- _Work to complete_
The word "izango" occurs in some of the lines below; copy each of those lines.

Excerpts from a dataset:
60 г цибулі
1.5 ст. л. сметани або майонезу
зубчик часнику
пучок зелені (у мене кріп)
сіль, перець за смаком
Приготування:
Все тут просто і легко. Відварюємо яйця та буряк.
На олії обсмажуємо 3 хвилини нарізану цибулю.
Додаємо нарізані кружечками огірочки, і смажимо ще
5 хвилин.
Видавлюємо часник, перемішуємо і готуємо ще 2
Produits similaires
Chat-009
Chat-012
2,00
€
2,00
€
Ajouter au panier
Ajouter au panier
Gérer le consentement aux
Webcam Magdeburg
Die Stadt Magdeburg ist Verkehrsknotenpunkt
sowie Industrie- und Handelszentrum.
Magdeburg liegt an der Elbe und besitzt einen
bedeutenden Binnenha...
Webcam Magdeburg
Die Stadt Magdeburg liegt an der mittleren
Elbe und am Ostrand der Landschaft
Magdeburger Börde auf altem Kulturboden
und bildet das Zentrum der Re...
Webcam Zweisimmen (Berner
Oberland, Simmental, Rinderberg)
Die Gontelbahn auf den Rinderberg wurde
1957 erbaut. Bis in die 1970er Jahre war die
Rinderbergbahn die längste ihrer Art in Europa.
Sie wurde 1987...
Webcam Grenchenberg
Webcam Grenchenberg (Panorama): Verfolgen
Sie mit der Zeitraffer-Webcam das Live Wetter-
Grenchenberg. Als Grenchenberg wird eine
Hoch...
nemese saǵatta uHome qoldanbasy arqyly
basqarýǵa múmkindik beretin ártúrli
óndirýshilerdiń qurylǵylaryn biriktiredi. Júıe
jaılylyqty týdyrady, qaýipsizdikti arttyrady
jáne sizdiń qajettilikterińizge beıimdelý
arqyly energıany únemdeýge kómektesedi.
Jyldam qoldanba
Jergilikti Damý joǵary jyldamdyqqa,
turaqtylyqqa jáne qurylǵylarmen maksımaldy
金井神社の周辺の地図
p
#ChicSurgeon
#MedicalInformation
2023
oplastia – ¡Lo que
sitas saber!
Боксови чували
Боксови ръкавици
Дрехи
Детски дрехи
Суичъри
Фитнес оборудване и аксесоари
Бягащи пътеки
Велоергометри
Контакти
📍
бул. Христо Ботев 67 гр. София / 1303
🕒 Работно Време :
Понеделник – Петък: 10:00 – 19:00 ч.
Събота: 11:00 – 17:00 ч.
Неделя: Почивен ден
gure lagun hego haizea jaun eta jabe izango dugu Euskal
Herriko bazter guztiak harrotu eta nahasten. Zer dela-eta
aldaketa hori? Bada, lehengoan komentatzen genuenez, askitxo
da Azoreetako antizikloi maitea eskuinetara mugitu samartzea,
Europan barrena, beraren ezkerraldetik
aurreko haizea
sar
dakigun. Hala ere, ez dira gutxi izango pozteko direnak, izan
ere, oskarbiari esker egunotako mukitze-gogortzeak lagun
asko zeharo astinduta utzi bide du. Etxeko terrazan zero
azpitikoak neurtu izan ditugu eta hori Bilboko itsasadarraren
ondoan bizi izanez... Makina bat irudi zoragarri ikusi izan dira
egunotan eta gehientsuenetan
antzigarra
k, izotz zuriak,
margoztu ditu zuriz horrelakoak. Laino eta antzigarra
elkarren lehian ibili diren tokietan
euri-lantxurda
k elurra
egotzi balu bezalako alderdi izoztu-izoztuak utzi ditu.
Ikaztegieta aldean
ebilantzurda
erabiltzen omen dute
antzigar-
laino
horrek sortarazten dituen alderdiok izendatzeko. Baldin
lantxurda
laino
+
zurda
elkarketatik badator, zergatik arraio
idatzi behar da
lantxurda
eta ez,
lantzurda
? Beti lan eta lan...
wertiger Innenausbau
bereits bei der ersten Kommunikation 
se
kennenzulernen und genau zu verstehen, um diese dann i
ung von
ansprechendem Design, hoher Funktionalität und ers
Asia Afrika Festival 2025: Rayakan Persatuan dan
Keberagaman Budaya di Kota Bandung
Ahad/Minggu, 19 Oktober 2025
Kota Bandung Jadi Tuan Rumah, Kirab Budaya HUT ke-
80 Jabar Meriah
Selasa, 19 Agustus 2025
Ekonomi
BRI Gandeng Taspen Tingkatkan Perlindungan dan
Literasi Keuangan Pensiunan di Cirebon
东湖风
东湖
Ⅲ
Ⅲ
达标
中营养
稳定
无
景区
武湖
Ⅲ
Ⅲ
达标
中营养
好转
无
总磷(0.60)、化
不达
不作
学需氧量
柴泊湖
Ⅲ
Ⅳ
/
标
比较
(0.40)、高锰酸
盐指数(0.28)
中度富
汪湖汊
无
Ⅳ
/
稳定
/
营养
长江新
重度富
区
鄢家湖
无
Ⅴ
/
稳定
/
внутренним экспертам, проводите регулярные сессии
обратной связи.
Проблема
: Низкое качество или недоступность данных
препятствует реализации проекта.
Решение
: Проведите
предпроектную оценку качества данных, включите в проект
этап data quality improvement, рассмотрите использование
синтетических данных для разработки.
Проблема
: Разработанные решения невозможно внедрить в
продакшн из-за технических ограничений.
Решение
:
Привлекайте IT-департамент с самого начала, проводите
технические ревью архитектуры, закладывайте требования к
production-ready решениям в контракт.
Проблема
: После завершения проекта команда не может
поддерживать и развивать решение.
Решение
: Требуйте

- _Your response_
gure lagun hego haizea jaun eta jabe izango dugu Euskal
dakigun. Hala ere, ez dira gutxi izango pozteko direnak, izan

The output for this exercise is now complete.